**Problem description**
Your reply should be a faithful copy of the records below, free of pictures.

──────────────────────────────

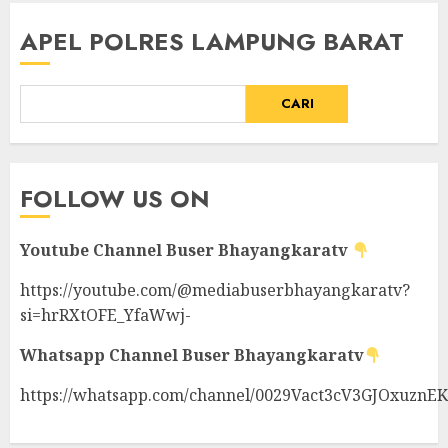
APEL POLRES LAMPUNG BARAT
CARI
FOLLOW US ON
Youtube Channel
Buser Bhayangkaratv
https://youtube.com/@mediabuserbhayangkaratv?
si=hrRXtOFE_YfaWwj-
Whatsapp Channel
Buser Bhayangkaratv
https://whatsapp.com/channel/0029Vact3cV3GJOxuznE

──────────────────────────────

**The completed task**
APEL POLRES LAMPUNG BARAT
CARI
FOLLOW US ON
Youtube Channel
Buser Bhayangkaratv
https://youtube.com/@mediabuserbhayangkaratv?
si=hrRXtOFE_YfaWwj-
Whatsapp Channel
Buser Bhayangkaratv
https://whatsapp.com/channel/0029Vact3cV3GJOxuznE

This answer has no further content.